A cheesesteak really is a simple sandwich made with thinly sliced piece of beefsteak and lightly melted low-fat or fat-free cheese on a long loaf of bread. Originating in the U.S. town of Philadelphia, Pennsylvania, it has it’s roots firmly planted on the New England shore. While there are many variations to cheesesteaks, what remains constant is that they are usually served on white bread. This is also true for the close-up regional versions of the classic sandwich which are usually served on a wheat or rye sandwich roll (in place of the original roll). But more recently, many restaurants in London and other European cities have been substituting the traditional white bread for leavened or baked wheat crusty sandwich bread. So, which is really the real thing?

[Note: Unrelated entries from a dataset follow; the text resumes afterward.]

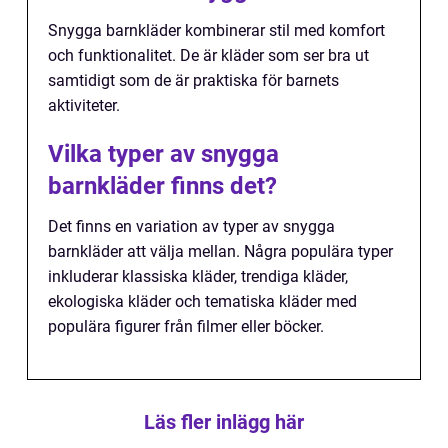
Snygga barnkläder kombinerar stil med komfort
och funktionalitet. De är kläder som ser bra ut
samtidigt som de är praktiska för barnets
aktiviteter.
Vilka typer av snygga
barnkläder finns det?
Det finns en variation av typer av snygga
barnkläder att välja mellan. Några populära typer
inkluderar klassiska kläder, trendiga kläder,
ekologiska kläder och tematiska kläder med
populära figurer från filmer eller böcker.
Läs fler inlägg här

One of the most popular versions of a cheeseburger is the traditional cheddar one that can be found on any corner of a deli or Italian deli. This kind of cheeseburger is made by melting a piece of Swiss cheese and then rubbing in a half inch or so of Provolone cheese. You can also substitute another cheese if you prefer (we’ll get to that in a second) but either way, onions, bell pepper or tomato work well with Provolone. Usually, the bread is made with whole wheat bread, although if you’re not sure, it’s probably wise to opt for a no-sour wheat bread just to be safe.

The second most popular version of a cheeseburger is the New York Style cheesesteak. This is named after the white sauce typically used to top a cheeseburger and which can be created by mixing sour cream, mayonnaise, white vinegar, garlic, cheddar cheese, and a pinch of salt. In addition, you can put cooked onions, green bell pepper, a bit of chopped tomatoes, chopped celery, a bit of green chili, and a bit of fresh parsley. Most people serve this kind of a cheesesteak with a slice of whole-wheat French bread, but if you want to go with traditional bread, fine, too. Other things you can add are additional layers of vegetables like broccoli or spinach.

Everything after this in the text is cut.